### Stored items from a collection
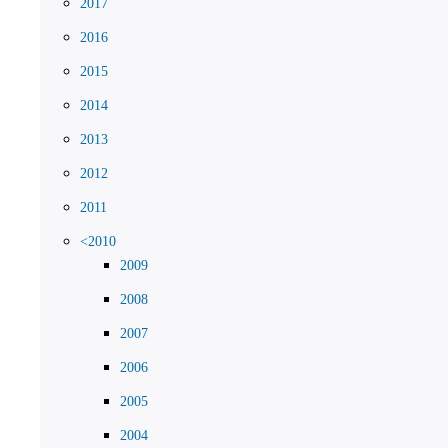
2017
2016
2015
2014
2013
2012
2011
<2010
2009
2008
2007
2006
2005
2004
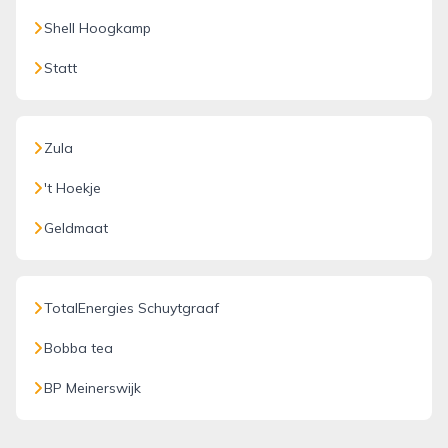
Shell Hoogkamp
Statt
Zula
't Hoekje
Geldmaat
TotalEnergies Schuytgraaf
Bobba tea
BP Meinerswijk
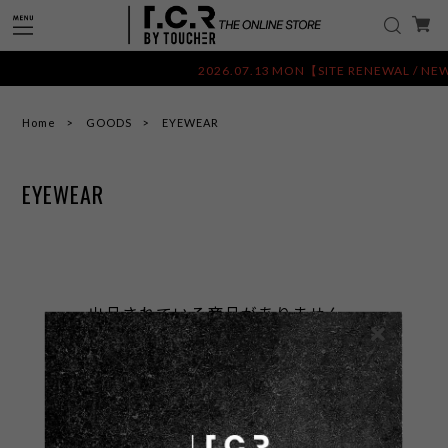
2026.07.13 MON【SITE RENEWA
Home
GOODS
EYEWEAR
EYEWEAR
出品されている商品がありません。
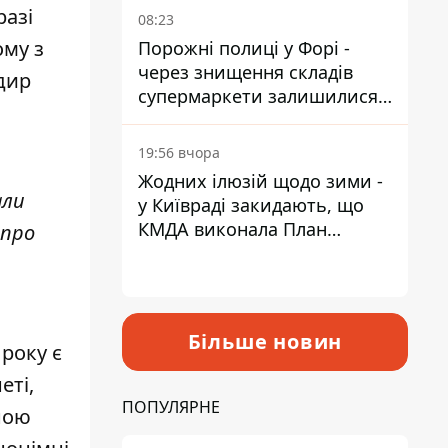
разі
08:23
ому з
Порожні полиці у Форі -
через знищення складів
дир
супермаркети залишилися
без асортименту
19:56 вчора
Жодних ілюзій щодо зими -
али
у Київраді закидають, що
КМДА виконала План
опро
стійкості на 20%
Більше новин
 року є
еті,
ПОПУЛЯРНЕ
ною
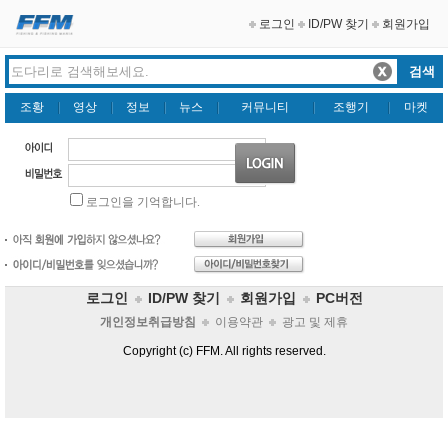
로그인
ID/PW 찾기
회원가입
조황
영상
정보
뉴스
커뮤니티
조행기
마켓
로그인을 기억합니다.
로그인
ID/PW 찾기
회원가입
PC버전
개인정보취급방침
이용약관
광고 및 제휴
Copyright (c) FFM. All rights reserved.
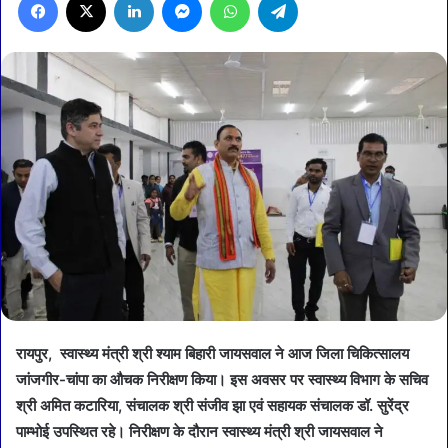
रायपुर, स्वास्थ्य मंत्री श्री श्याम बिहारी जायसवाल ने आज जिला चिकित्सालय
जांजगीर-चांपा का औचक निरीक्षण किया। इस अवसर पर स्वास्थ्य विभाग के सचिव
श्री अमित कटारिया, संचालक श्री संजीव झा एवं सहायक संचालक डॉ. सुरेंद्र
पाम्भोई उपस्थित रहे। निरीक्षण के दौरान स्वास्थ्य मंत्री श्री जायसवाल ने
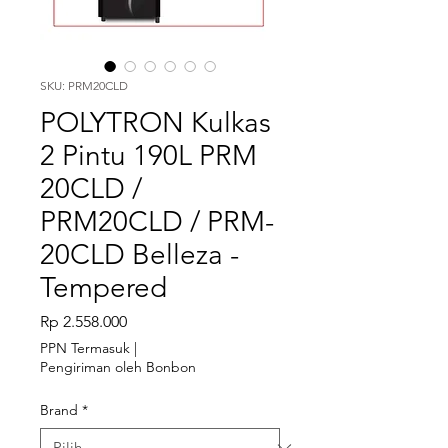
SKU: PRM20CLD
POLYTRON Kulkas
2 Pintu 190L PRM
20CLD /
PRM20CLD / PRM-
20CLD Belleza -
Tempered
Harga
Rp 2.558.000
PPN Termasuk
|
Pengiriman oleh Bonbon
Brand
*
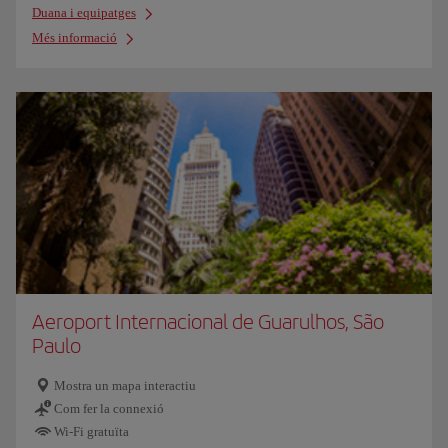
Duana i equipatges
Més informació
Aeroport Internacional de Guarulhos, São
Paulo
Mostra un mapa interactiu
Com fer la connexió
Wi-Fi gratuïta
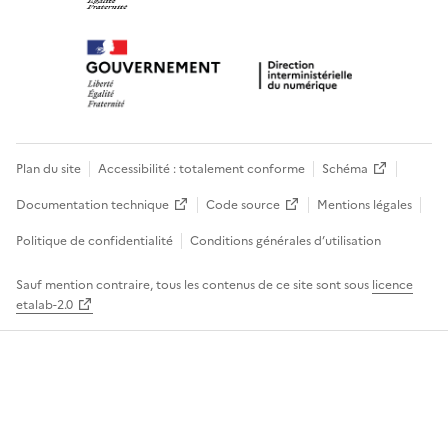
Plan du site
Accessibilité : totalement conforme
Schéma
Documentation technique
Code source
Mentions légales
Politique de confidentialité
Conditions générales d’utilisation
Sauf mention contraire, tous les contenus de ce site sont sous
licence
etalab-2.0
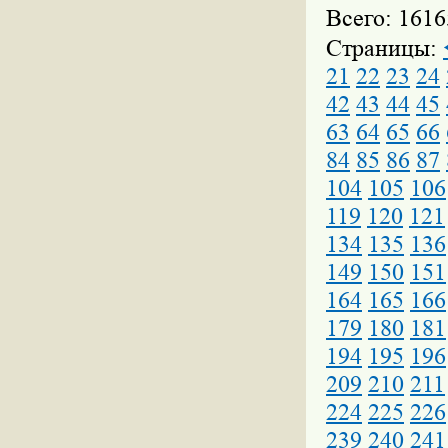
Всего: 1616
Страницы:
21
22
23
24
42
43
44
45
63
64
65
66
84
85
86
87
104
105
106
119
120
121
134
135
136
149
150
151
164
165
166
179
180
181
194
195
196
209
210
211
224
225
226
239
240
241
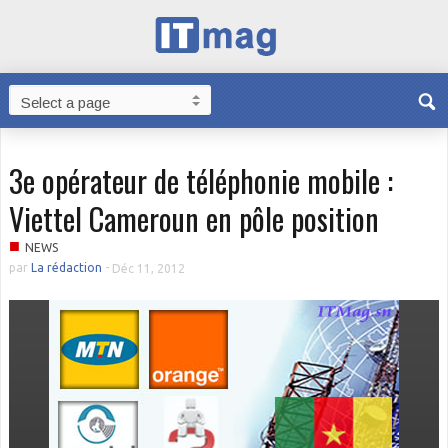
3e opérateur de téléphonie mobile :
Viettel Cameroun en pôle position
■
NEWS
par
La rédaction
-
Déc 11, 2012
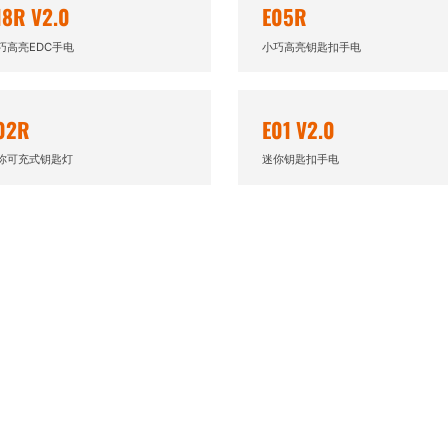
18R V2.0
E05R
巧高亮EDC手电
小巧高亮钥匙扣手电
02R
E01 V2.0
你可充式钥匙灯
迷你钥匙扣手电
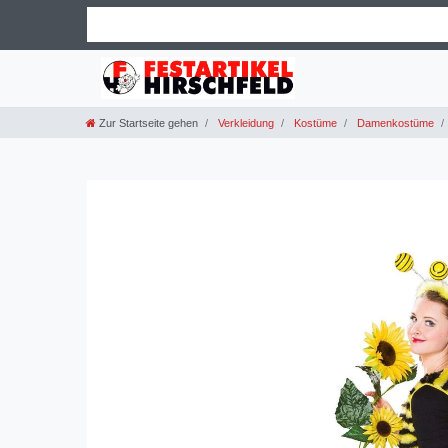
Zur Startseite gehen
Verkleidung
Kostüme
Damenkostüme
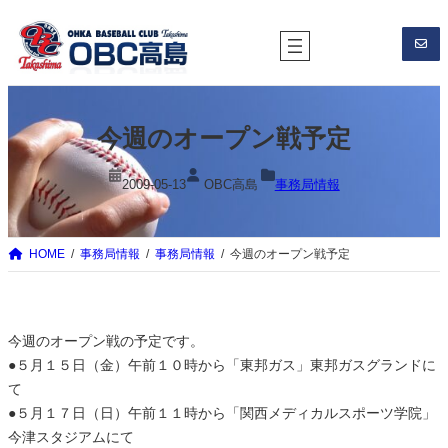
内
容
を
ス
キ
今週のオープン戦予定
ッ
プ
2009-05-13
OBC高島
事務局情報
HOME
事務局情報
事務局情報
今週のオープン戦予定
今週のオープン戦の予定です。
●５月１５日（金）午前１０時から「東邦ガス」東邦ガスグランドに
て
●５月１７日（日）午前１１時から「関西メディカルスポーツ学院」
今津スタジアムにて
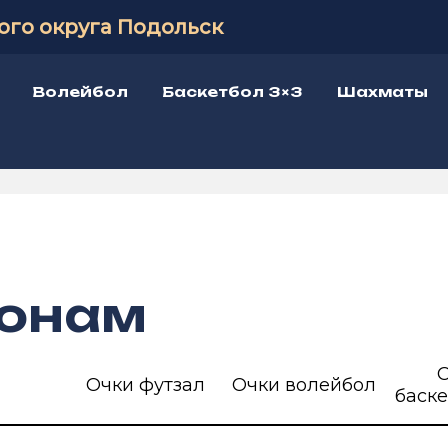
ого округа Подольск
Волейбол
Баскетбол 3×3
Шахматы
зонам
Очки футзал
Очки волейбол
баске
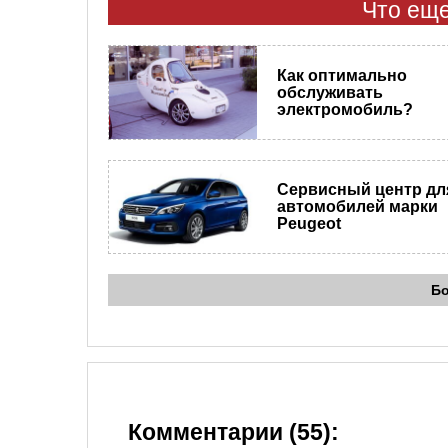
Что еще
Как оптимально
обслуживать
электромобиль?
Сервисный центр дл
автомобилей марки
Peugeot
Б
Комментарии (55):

### Task objective
Type out the data above once more, exactly, with no images included.

### Written answer
2017
2016
2015
2014
2013
2012
2011
<2010
2009
2008
2007
2006
2005
2004
Shell Hoogkamp
Statt
Zula
't Hoekje
Geldmaat
TotalEnergies Schuytgraaf
Bobba tea
BP Meinerswijk
2026.07.13 MON【SITE RENEWA
Home
GOODS
EYEWEAR
EYEWEAR
出品されている商品がありません。
разі
08:23
ому з
Порожні полиці у Форі -
через знищення складів
дир
супермаркети залишилися
без асортименту
19:56 вчора
Жодних ілюзій щодо зими -
али
у Київраді закидають, що
КМДА виконала План
опро
стійкості на 20%
Більше новин
 року є
еті,
ПОПУЛЯРНЕ
ною
로그인
ID/PW 찾기
회원가입
조황
영상
정보
뉴스
커뮤니티
조행기
마켓
로그인을 기억합니다.
로그인
ID/PW 찾기
회원가입
PC버전
개인정보취급방침
이용약관
광고 및 제휴
Copyright (c) FFM. All rights reserved.
रायपुर, स्वास्थ्य मंत्री श्री श्याम बिहारी जायसवाल ने आज जिला चिकित्सालय
जांजगीर-चांपा का औचक निरीक्षण किया। इस अवसर पर स्वास्थ्य विभाग के सचिव
श्री अमित कटारिया, संचालक श्री संजीव झा एवं सहायक संचालक डॉ. सुरेंद्र
पाम्भोई उपस्थित रहे। निरीक्षण के दौरान स्वास्थ्य मंत्री श्री जायसवाल ने
SKU: PRM20CLD
POLYTRON Kulkas
2 Pintu 190L PRM
20CLD /
PRM20CLD / PRM-
20CLD Belleza -
Tempered
Harga
Rp 2.558.000
PPN Termasuk
|
Pengiriman oleh Bonbon
Brand
*
Duana i equipatges
Més informació
Aeroport Internacional de Guarulhos, São
Paulo
Mostra un mapa interactiu
Com fer la connexió
Wi-Fi gratuïta
Plan du site
Accessibilité : totalement conforme
Schéma
Documentation technique
Code source
Mentions légales
Politique de confidentialité
Conditions générales d’utilisation
Sauf mention contraire, tous les contenus de ce site sont sous
licence
etalab-2.0
Всего: 1616
Страницы:
21
22
23
24
42
43
44
45
63
64
65
66
84
85
86
87
104
105
106
119
120
121
134
135
136
149
150
151
164
165
166
179
180
181
194
195
196
209
210
211
224
225
226
239
240
241
3e opérateur de téléphonie mobile :
Viettel Cameroun en pôle position
■
NEWS
par
La rédaction
-
Déc 11, 2012
18R V2.0
E05R
巧高亮EDC手电
小巧高亮钥匙扣手电
02R
E01 V2.0
你可充式钥匙灯
迷你钥匙扣手电
Zur Startseite gehen
Verkleidung
Kostüme
Damenkostüme
内
容
を
ス
キ
今週のオープン戦予定
ッ
プ
2009-05-13
OBC高島
事務局情報
HOME
事務局情報
事務局情報
今週のオープン戦予定
今週のオープン戦の予定です。
●５月１５日（金）午前１０時から「東邦ガス」東邦ガスグランドに
て
●５月１７日（日）午前１１時から「関西メディカルスポーツ学院」
今津スタジアムにて
ого округа Подольск
Волейбол
Баскетбол 3×3
Шахматы
зонам
Очки футзал
Очки волейбол
баске
Что еще
Как оптимально
обслуживать
электромобиль?
Сервисный центр дл
автомобилей марки
Peugeot
Б
Комментарии (55):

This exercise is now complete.